Rush wasn't alone! It seemed like everyone on the right -- including Paul Ryan -- seemed a bit peeved that the president didn't explicitly endorse the brutal Ryan budget document and then call Ryan the smartest man in America and our new Secretary of Serious Grown-up Solutions.

Stephen Hayes called it:

One of the phoniest, most demagogic speeches from a sitting US president in recent memory. This after punting on his own budget. A disgrace.

I agree that the Democrats should've passed a budget last year. After that, though, Mr. Hayes loses me.
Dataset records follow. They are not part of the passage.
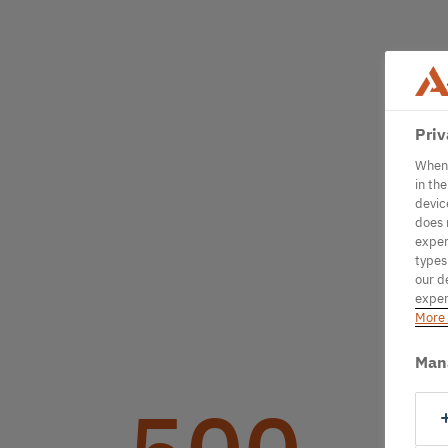
Priv
When 
in th
devic
does 
exper
types
our d
exper
More 
Man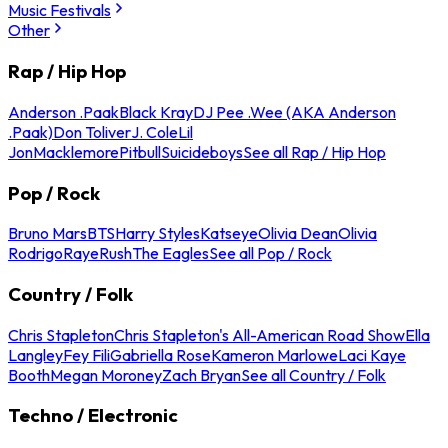
Music Festivals
Other
Rap / Hip Hop
Anderson .Paak
Black Kray
DJ Pee .Wee (AKA Anderson
.Paak)
Don Toliver
J. Cole
Lil
Jon
Macklemore
Pitbull
Suicideboys
See all Rap / Hip Hop
Pop / Rock
Bruno Mars
BTS
Harry Styles
Katseye
Olivia Dean
Olivia
Rodrigo
Raye
Rush
The Eagles
See all Pop / Rock
Country / Folk
Chris Stapleton
Chris Stapleton's All-American Road Show
Ella
Langley
Fey Fili
Gabriella Rose
Kameron Marlowe
Laci Kaye
Booth
Megan Moroney
Zach Bryan
See all Country / Folk
Techno / Electronic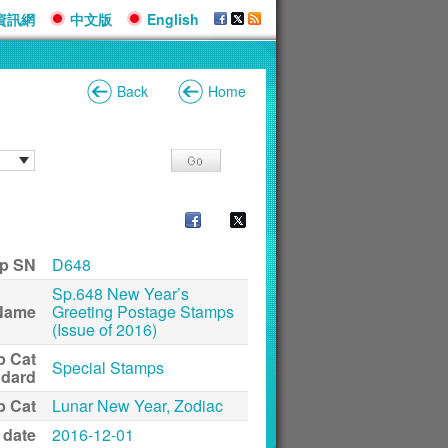
資訊網
中文版
English
Back
Home
p SN
D648
Sp.648 New Year’s
Name
Greeting Postage Stamps
(Issue of 2016)
p Cat
Special Stamps
ndard
p Cat
Lunar New Year, Zodiac
 date
2016-12-01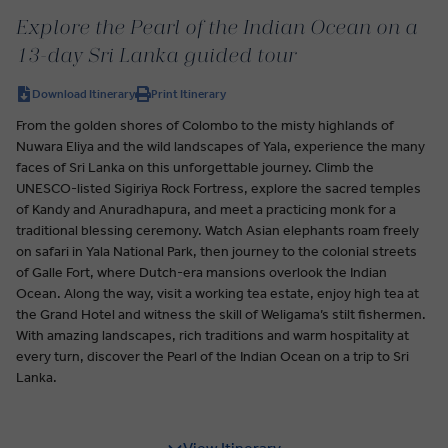
Explore the Pearl of the Indian Ocean on a
13-day Sri Lanka guided tour
Download Itinerary
Print Itinerary
From the golden shores of Colombo to the misty highlands of
Nuwara Eliya and the wild landscapes of Yala, experience the many
faces of Sri Lanka on this unforgettable journey. Climb the
UNESCO-listed Sigiriya Rock Fortress, explore the sacred temples
of Kandy and Anuradhapura, and meet a practicing monk for a
traditional blessing ceremony. Watch Asian elephants roam freely
on safari in Yala National Park, then journey to the colonial streets
of Galle Fort, where Dutch-era mansions overlook the Indian
Ocean. Along the way, visit a working tea estate, enjoy high tea at
the Grand Hotel and witness the skill of Weligama’s stilt fishermen.
With amazing landscapes, rich traditions and warm hospitality at
every turn, discover the Pearl of the Indian Ocean on a trip to Sri
Lanka.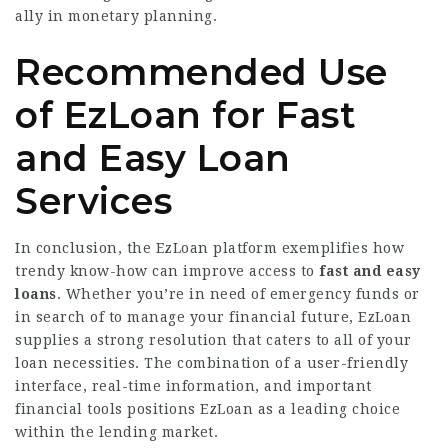
ally in monetary planning.
Recommended Use
of EzLoan for Fast
and Easy Loan
Services
In conclusion, the EzLoan platform exemplifies how
trendy know-how can improve access to
fast and easy
loans
. Whether you’re in need of emergency funds or
in search of to manage your financial future, EzLoan
supplies a strong resolution that caters to all of your
loan necessities. The combination of a user-friendly
interface, real-time information, and important
financial tools positions EzLoan as a leading choice
within the lending market.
Where I saw a robust but largely uncontroversial defense of American liberalism coupled with undeniably moderate policy proposals, Reuters Breaking Views columnist James Pethokoukis saw a "class-warfare attack on Paul Ryan’s 'Path to Prosperity.'" Cato Institute senior fellow Michael Tanner went further:

President Obama's speech today was reminiscent of Stalin’s Order Number 227 to the Russian generals at the Battle of Stalingrad: "Not One Step Backward."

Oh, was it? Was it reminiscent of Stalin's Order Number 227?

Tammy Bruce and Neil Cavuto were not impressed. Rush Limbaugh's less talented brother brought up socialism, of course.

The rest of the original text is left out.